Physiological and transcriptomic response of Medicago truncatula to colonization with high and low benefit arbuscular mycorrhizal fungi

ABSTRACT

Arbuscular mycorrhizal (AM) fungi form a root endosymbiosis with many agronomically important crop species and both enhance the ability of their host to obtain nutrients from the soil and increase host tolerance to biotic and abiotic stressors. However, AM fungal species differ in the benefits they provide to their host plants. Here, we examined the putative molecular mechanisms involved in the regulation of the physiological response of Medicago truncatula to either Rhizophagus irregularis or Glomus aggregatum, a high or a low benefit AM fungus, respectively. Colonization with R. irregularis led to higher growth and nutrient uptake benefits than the colonization with G. aggregatum. These benefits were linked to an elevated expression in the roots of genes involved in strigolactone biosynthesis (NSP1, NSP2, CCD7, and MAX1a), mycorrhiza-induced phosphate (PT8), ammonium (AMT2;3), and nitrate (NPF4.12) transporters and the putative ammonium transporter NIP1;5. R. irregularis also stimulated the expression of photosynthesis-related genes in the shoot and the upregulation of the sugar transporters SWEET1.2, SWEET3.3 and SWEET 12 and the lipid biosynthesis gene RAM2 in the roots.

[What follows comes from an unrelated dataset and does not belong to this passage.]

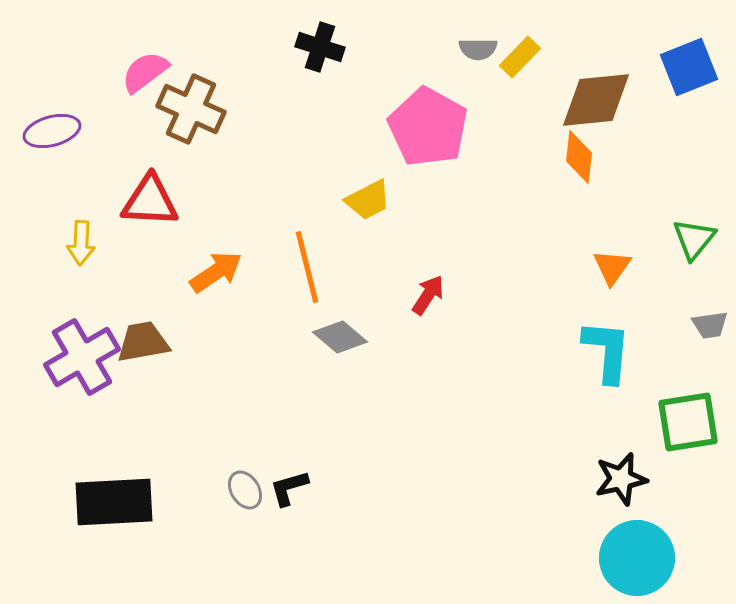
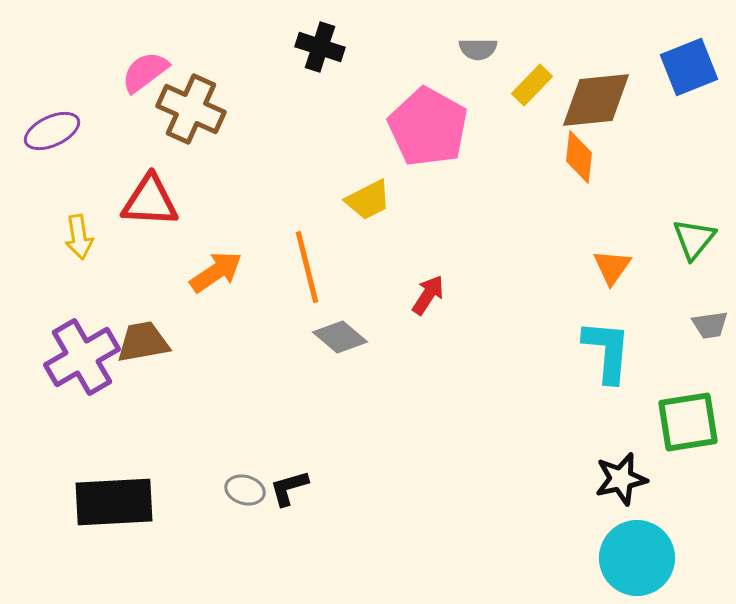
yellow rectangle: moved 12 px right, 28 px down
purple ellipse: rotated 10 degrees counterclockwise
yellow arrow: moved 2 px left, 6 px up; rotated 12 degrees counterclockwise
gray ellipse: rotated 42 degrees counterclockwise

In contrast, G. aggregatum induced the expression of biotic stress defense response genes in the shoots and several genes associated with abiotic stress in the roots. This suggests that either the host perceives colonization by G. aggregatum as a pathogen attack or that G. aggregatum can prime host defense responses. Our findings reveal novel insights into the molecular mechanisms that control the host plant response to colonization with high- and low-benefit arbuscular mycorrhizal fungal symbionts.